━━━━━ Data supplied

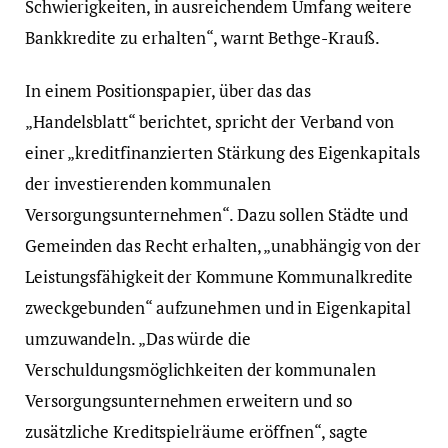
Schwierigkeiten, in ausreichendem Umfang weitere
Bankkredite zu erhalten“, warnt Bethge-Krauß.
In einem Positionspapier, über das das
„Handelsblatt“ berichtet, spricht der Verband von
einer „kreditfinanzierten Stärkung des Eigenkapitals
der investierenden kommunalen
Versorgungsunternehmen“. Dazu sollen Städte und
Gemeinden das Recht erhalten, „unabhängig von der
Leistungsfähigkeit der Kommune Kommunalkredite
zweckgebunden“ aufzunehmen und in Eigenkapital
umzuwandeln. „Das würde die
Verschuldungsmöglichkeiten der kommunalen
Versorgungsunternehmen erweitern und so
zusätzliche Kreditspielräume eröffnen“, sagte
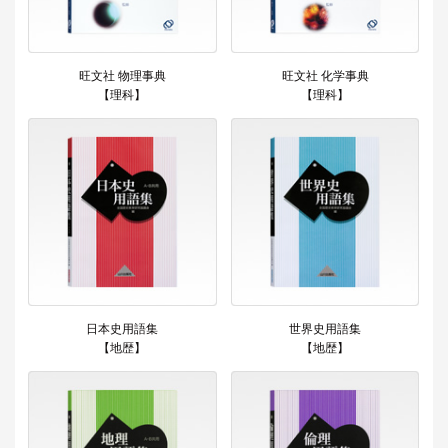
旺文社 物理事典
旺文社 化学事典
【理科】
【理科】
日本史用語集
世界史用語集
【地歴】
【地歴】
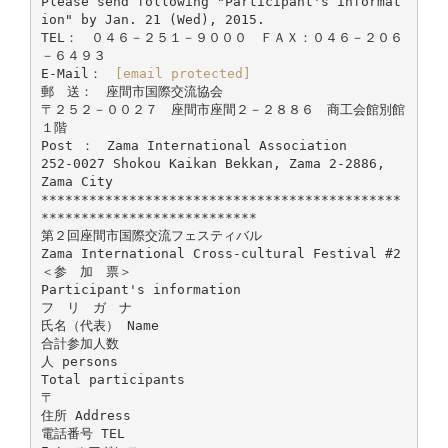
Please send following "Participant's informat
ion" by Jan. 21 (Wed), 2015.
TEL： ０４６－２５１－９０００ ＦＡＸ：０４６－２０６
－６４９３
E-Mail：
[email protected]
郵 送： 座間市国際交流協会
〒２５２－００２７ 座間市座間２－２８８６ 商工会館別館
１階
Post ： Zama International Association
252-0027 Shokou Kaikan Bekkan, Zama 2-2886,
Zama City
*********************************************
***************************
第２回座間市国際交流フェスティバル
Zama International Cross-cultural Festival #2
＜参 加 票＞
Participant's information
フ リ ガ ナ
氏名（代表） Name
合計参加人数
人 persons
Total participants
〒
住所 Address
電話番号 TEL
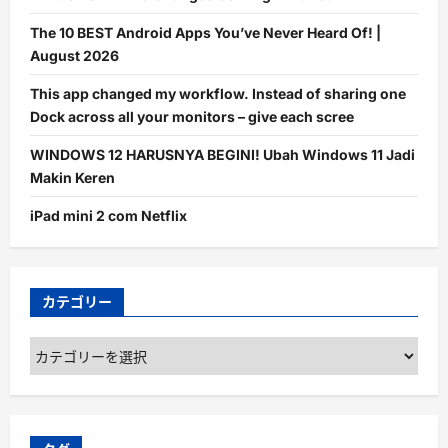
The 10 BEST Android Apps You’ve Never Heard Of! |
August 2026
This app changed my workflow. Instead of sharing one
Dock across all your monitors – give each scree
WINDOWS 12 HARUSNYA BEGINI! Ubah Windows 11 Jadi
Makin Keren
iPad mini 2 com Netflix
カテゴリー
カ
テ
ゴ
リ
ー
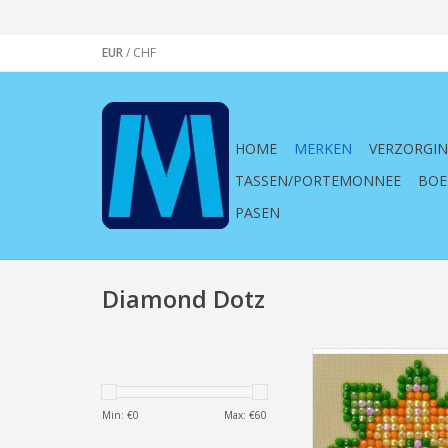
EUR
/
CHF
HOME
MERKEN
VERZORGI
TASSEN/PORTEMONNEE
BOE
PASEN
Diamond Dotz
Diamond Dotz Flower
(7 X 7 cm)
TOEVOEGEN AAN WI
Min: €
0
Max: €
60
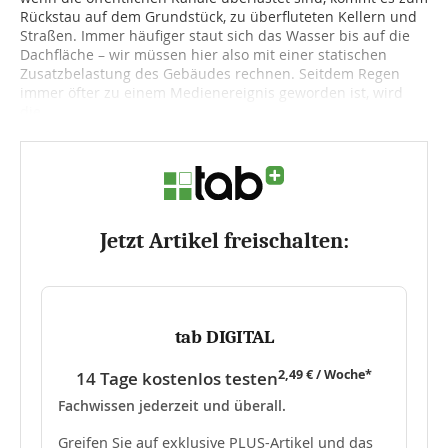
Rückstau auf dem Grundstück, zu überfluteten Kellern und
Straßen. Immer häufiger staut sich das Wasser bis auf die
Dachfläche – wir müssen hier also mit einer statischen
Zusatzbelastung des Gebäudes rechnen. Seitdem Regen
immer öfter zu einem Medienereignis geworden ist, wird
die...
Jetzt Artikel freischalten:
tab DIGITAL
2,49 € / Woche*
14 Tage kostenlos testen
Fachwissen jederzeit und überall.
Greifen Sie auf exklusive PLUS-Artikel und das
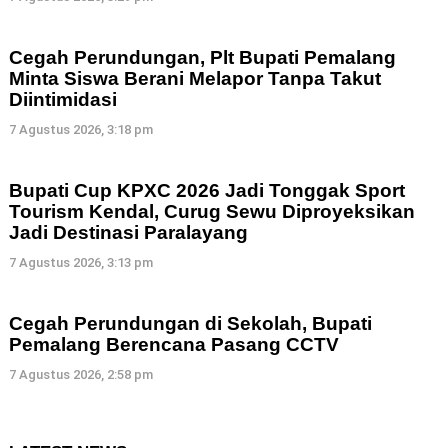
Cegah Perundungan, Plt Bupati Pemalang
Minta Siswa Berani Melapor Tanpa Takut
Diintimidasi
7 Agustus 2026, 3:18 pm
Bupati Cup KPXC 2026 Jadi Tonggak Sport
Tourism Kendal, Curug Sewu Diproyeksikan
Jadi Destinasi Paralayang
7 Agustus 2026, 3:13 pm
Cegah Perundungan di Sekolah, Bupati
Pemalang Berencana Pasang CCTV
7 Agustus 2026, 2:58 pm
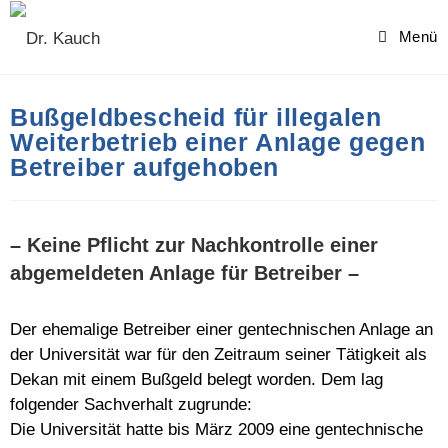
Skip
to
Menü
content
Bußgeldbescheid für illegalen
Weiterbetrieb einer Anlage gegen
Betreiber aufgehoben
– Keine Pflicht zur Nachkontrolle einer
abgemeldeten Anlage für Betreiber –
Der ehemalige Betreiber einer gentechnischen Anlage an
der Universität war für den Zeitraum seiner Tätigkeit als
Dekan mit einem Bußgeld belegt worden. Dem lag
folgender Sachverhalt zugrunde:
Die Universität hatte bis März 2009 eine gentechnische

━━━━━━━━━━
━━━━━ Data supplied

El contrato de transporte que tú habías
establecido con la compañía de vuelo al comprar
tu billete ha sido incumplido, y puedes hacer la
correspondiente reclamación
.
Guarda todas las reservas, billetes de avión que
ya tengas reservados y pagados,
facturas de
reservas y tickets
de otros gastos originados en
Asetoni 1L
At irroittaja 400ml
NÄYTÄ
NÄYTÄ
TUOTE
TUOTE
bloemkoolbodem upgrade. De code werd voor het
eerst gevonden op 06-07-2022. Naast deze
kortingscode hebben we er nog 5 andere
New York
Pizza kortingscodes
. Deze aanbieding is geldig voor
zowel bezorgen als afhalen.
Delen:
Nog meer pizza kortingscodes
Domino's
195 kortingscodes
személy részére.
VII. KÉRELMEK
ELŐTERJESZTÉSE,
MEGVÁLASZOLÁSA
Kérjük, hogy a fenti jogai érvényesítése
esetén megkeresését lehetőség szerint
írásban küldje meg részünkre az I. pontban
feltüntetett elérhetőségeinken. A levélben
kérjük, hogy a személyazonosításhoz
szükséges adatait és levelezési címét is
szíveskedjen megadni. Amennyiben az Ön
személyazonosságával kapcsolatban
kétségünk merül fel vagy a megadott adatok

━━━━━━━━━━

Directions for this task: Look above for the line holding "Schwierigkeiten, in ausreichendem" and output everything from it down to the line holding "第２回座間市国際交流フェスティバル", both ends included, exactly and without images.

Task response:
Schwierigkeiten, in ausreichendem Umfang weitere
Bankkredite zu erhalten“, warnt Bethge-Krauß.
In einem Positionspapier, über das das
„Handelsblatt“ berichtet, spricht der Verband von
einer „kreditfinanzierten Stärkung des Eigenkapitals
der investierenden kommunalen
Versorgungsunternehmen“. Dazu sollen Städte und
Gemeinden das Recht erhalten, „unabhängig von der
Leistungsfähigkeit der Kommune Kommunalkredite
zweckgebunden“ aufzunehmen und in Eigenkapital
umzuwandeln. „Das würde die
Verschuldungsmöglichkeiten der kommunalen
Versorgungsunternehmen erweitern und so
zusätzliche Kreditspielräume eröffnen“, sagte
旺文社 物理事典
旺文社 化学事典
【理科】
【理科】
日本史用語集
世界史用語集
【地歴】
【地歴】
Please send following "Participant's informat
ion" by Jan. 21 (Wed), 2015.
TEL： ０４６－２５１－９０００ ＦＡＸ：０４６－２０６
－６４９３
E-Mail：
[email protected]
郵 送： 座間市国際交流協会
〒２５２－００２７ 座間市座間２－２８８６ 商工会館別館
１階
Post ： Zama International Association
252-0027 Shokou Kaikan Bekkan, Zama 2-2886,
Zama City
*********************************************
***************************
第２回座間市国際交流フェスティバル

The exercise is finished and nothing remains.